Никто не протянул руки за деньгами, и слова никто не вымолвил.
Разинский постоял несколько секунд, потом слегка пожал плечами и положил пятерку и трешку на край табурета. Несколько мгновений он молчал, будто ждал чего-то.
– Сапоги и телогрейку тоже оставлю, – сказал он, наконец, – вам нужнее. Сане только теперь совершенно ясно стало, что все это не сон, не шутки, не розыгрыш, что часа через два Разинский доберется до станции, сядет на проходящий поезд, завалится на верхнюю полку и к утру будет в Москве, где возле театров толпится народ и на осенних бульварах прелые листья пахнут вином.
– Ну что же, – подвел Миша черту, – прощайте, маршалы, простите, если что не так. Счастливо вам оставаться на этой святой Елене.
Он быстро, не оборачиваясь, вышел из дому. По-прежнему никто не проронил ни звука. Отец в раздумье подошел к табурету и взял деньги.
– «Полечиться»? – спросил он то ли всех присутствующих, то ли себя самого. – Полечимся вечером. – И спрятал бумажки в карман гимнастерки.
По неоглядной, чавкающей грязи потащились в село. Сопревшие за ночь дождевики вновь почернели от сеющего дождя. Саня пробовал закурить, но сигареты отсырели, к тому же натощак дешевый табак имел противный, горький привкус.
– Рванул все-таки Мишка, – задумчиво произнес Алик Гусев, за всех произнес, потому что все молчали, и начать разговор никто не решался.
– А ведь какой мужик был. Не чета некоторым. Воин и, как говорится, философ. Что ни слово, то заповедь мужества, хоть на бронзе высекай.
– И деньги нам, как соблазненной горничной, оставил! – крикнул Олег Соколовский. – Откупился! Надо было эти деньги в морду бросить!
– Ох, маршал, – Саня усмехнулся, – жест вас погубит. Неужели ты не понимаешь, что ему как раз жеста и не хватало. Ему бы легче было, если бы случилась истерика, с попреками и выяснением отношений. Или если бы, не дай бог, вообще уговаривать стали…
– Уговаривать никогда и никого ни в чем не надо, – медленно и раздельно сказал Отец. – Объяснять можно и просить тоже не стыдно. А вот уговаривать – это никуда не годится, это унизительно для обеих сторон.
– Но деньги, – не унимался Соколовский, – деньги у этого подонка брать не унизительно?
Отец остановился и внимательно посмотрел на Олега. Это было верным признаком обиды. Как и то, что Отец старался говорить особенно логично.

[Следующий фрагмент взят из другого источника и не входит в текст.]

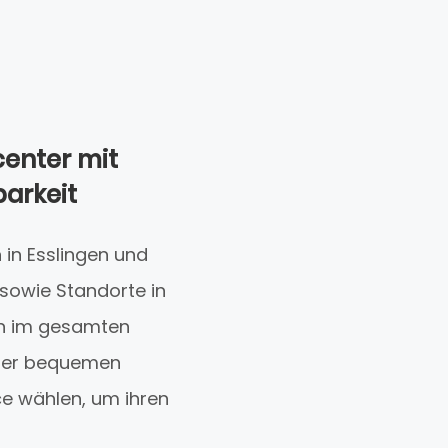
center mit
barkeit
in Esslingen und
sowie Standorte in
en im gesamten
iner bequemen
ce wählen, um ihren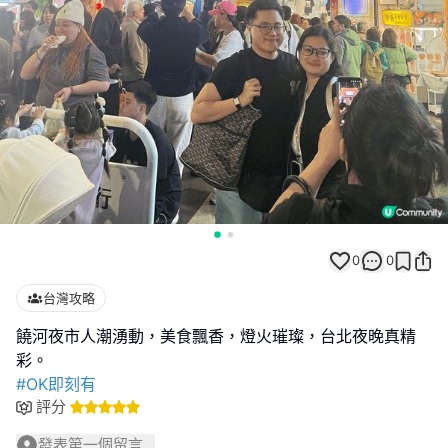
0
0
台灣攻略
饒河夜市人潮湧動，美食飄香，燈火璀璨，台北夜晚真精
#OK即刻有
評分
發表第一個留言...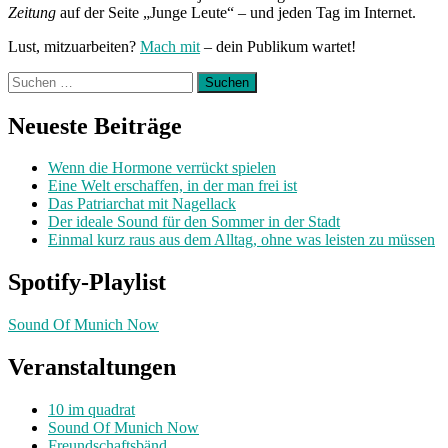
Zeitung
auf der Seite „Junge Leute“ – und jeden Tag im Internet.
Lust, mitzuarbeiten?
Mach mit
– dein Publikum wartet!
Suchen
nach:
Neueste Beiträge
Wenn die Hormone verrückt spielen
Eine Welt erschaffen, in der man frei ist
Das Patriarchat mit Nagellack
Der ideale Sound für den Sommer in der Stadt
Einmal kurz raus aus dem Alltag, ohne was leisten zu müssen
Spotify-Playlist
Sound Of Munich Now
Veranstaltungen
10 im quadrat
Sound Of Munich Now
Freundschaftsbänd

– Я рассуждал иначе, странно, что ты меня не понял. Представь себе, что он ушел от нас в тайге. Должны мы взять у него излишек еды и патронов или нет?
Саня засмеялся.
– Не могу, Отец, ты все-таки невероятный человек. Экстремист. Ты все на свете меришь по каким-то небывалым крайним ситуациям.
– Я не знаю, как у кого, – невозмутимо ответил Гончаров, – а у меня вся жизнь и есть крайняя ситуация. Машин около правления не оказалось.
– Дрыхнут шофера, – безмятежно определил Гусев, – так они тебе и разбежались в полшестого вставать.
Решено было разделиться на три группы и искать водителей по домам, благо за три месяца село сделалось почти родным. Саня, Алик Гусев и Соколовский попали в одно звено. Они прихватили в кладовке большие совковые лопаты и побрели на другой конец Горбова, туда, где жил шофер Николай Машков.
Дом шофера бросался в глаза издали – кирпичный, крытый оцинкованным железом, окруженный густым, разросшимся садом. Машину у дощатого забора Николай пристроил как раз так, чтобы ветви яблонь прикрывали ее от дождя. Когда они подошли ближе, то увидели и самого шофера, он стоял на подножке и протирал ветровое стекло, коренастый, розовый, выбритый ослепительно, по-армейски.
– Здорово, молодцы! – крикнул Николай, вокруг него образовалась стойкая атмосфера тройного одеколона, парного молока и налаженной семейной жизни. Машков сложно относился к студентам. Он уважал их за осведомленность в политике и особенно в футболе, но одновременно отчасти и презирал. По разным причинам, но более всего за цыганскую их жизнь и очевидную непрактичность.
– Здорово, хозяин! – в тон Машкову ответил Алик, он знал, что к нему, самому сильному в отряде, шофер питает даже симпатии. Именно поэтому Николай пригласил Гусева к себе в кабину. Но Алик отказался и с легкостью, неожиданной в таком большом теле, махнул в кузов.
– Как хотишь, – обиделся Николай и хлопнул дверцей, ни Саню, ни Соколовского не удостоив приглашением. Они уселись в кузове, прислонившись спиной к кабине и укутавшись в брезент, который хозяйственный Машков прихватил для укрытия груза. Кузов то и дело подбрасывало на ухабах и колдобинах, но они за три месяца привыкли к такой изнуряющей тряске, тела их сделались нечувствительны к ударам и толчкам, а вот души по-прежнему подвержены были настроению езды, когда движение, перемещение в пространстве и смена пейзажа кажутся единственным смыслом существования. Недаром во время езды хочется петь: это все настоящее, истинное, все лучшее в человеке, задавленное будничными заботами и рутиной, просится наружу.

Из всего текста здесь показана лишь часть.